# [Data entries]
━━━━━━━━━━
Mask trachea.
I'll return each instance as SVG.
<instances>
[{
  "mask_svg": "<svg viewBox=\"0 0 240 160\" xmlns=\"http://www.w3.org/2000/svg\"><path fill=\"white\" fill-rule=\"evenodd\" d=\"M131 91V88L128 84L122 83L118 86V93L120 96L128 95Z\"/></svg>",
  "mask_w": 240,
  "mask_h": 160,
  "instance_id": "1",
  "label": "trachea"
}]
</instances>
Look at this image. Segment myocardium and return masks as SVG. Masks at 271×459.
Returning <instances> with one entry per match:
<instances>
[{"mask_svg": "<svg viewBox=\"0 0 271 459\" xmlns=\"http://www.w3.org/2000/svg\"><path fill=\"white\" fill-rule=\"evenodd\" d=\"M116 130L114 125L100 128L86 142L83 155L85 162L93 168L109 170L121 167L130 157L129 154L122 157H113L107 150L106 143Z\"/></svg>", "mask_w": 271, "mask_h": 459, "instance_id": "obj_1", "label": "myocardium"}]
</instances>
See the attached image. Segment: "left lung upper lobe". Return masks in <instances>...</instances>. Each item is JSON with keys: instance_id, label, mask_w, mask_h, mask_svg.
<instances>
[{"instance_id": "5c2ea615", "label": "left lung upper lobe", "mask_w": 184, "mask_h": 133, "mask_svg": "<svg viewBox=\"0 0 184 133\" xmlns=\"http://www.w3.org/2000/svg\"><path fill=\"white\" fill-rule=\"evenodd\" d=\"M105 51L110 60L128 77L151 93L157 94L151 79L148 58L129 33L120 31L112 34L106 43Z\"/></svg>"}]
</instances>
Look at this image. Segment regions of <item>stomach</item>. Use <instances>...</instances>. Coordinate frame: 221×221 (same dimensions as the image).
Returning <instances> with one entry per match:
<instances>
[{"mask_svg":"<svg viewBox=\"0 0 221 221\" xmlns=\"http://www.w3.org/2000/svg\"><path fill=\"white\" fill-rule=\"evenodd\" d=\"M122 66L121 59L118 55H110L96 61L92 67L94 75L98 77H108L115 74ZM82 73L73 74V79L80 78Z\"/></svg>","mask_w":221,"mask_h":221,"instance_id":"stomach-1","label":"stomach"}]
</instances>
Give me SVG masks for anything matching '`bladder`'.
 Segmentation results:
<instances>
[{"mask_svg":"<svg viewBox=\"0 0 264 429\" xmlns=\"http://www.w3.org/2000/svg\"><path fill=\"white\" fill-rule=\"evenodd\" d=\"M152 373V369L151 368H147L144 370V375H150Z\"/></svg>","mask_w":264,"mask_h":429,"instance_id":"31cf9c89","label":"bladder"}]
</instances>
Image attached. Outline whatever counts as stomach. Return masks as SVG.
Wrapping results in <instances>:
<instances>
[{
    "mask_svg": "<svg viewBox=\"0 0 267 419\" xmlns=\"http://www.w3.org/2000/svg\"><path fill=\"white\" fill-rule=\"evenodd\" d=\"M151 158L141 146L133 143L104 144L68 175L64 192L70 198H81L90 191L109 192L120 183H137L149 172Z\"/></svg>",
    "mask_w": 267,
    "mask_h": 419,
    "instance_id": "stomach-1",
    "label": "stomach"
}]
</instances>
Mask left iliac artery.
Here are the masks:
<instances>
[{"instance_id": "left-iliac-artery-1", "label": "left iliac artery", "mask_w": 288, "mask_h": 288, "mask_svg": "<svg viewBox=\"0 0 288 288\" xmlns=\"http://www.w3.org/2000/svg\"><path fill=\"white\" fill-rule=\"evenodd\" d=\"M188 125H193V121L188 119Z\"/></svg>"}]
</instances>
━━━━━━━━━━
# [Directions]
The entries above are to be copied word for word.

# [Response below]
Mask trachea.
I'll return each instance as SVG.
<instances>
[{
  "mask_svg": "<svg viewBox=\"0 0 240 160\" xmlns=\"http://www.w3.org/2000/svg\"><path fill=\"white\" fill-rule=\"evenodd\" d=\"M131 91V88L128 84L122 83L118 86V93L120 96L128 95Z\"/></svg>",
  "mask_w": 240,
  "mask_h": 160,
  "instance_id": "1",
  "label": "trachea"
}]
</instances>
Look at this image. Segment myocardium and return masks as SVG. Masks at 271×459.
Returning <instances> with one entry per match:
<instances>
[{"mask_svg": "<svg viewBox=\"0 0 271 459\" xmlns=\"http://www.w3.org/2000/svg\"><path fill=\"white\" fill-rule=\"evenodd\" d=\"M116 130L114 125L100 128L86 142L83 155L85 162L93 168L109 170L121 167L130 157L129 154L122 157H113L107 150L106 143Z\"/></svg>", "mask_w": 271, "mask_h": 459, "instance_id": "obj_1", "label": "myocardium"}]
</instances>
See the attached image. Segment: "left lung upper lobe". Return masks in <instances>...</instances>. Each item is JSON with keys: instance_id, label, mask_w, mask_h, mask_svg.
<instances>
[{"instance_id": "5c2ea615", "label": "left lung upper lobe", "mask_w": 184, "mask_h": 133, "mask_svg": "<svg viewBox=\"0 0 184 133\" xmlns=\"http://www.w3.org/2000/svg\"><path fill=\"white\" fill-rule=\"evenodd\" d=\"M105 51L110 60L128 77L151 93L157 94L151 79L148 58L129 33L120 31L112 34L106 43Z\"/></svg>"}]
</instances>
Look at this image. Segment regions of <item>stomach</item>. Use <instances>...</instances>. Coordinate frame: 221×221 (same dimensions as the image).
Returning <instances> with one entry per match:
<instances>
[{"mask_svg":"<svg viewBox=\"0 0 221 221\" xmlns=\"http://www.w3.org/2000/svg\"><path fill=\"white\" fill-rule=\"evenodd\" d=\"M122 66L121 59L118 55H110L96 61L92 67L94 75L98 77H108L115 74ZM82 73L73 74V79L80 78Z\"/></svg>","mask_w":221,"mask_h":221,"instance_id":"stomach-1","label":"stomach"}]
</instances>
Give me SVG masks for anything matching '`bladder`'.
 Segmentation results:
<instances>
[{"mask_svg":"<svg viewBox=\"0 0 264 429\" xmlns=\"http://www.w3.org/2000/svg\"><path fill=\"white\" fill-rule=\"evenodd\" d=\"M152 373V369L151 368H147L144 370V375H150Z\"/></svg>","mask_w":264,"mask_h":429,"instance_id":"31cf9c89","label":"bladder"}]
</instances>
Image attached. Outline whatever counts as stomach. Return masks as SVG.
Wrapping results in <instances>:
<instances>
[{
    "mask_svg": "<svg viewBox=\"0 0 267 419\" xmlns=\"http://www.w3.org/2000/svg\"><path fill=\"white\" fill-rule=\"evenodd\" d=\"M151 158L141 146L133 143L104 144L68 175L64 192L70 198H81L90 191L109 192L120 183H137L149 172Z\"/></svg>",
    "mask_w": 267,
    "mask_h": 419,
    "instance_id": "stomach-1",
    "label": "stomach"
}]
</instances>
Mask left iliac artery.
Here are the masks:
<instances>
[{"instance_id": "left-iliac-artery-1", "label": "left iliac artery", "mask_w": 288, "mask_h": 288, "mask_svg": "<svg viewBox=\"0 0 288 288\" xmlns=\"http://www.w3.org/2000/svg\"><path fill=\"white\" fill-rule=\"evenodd\" d=\"M188 125H193V121L188 119Z\"/></svg>"}]
</instances>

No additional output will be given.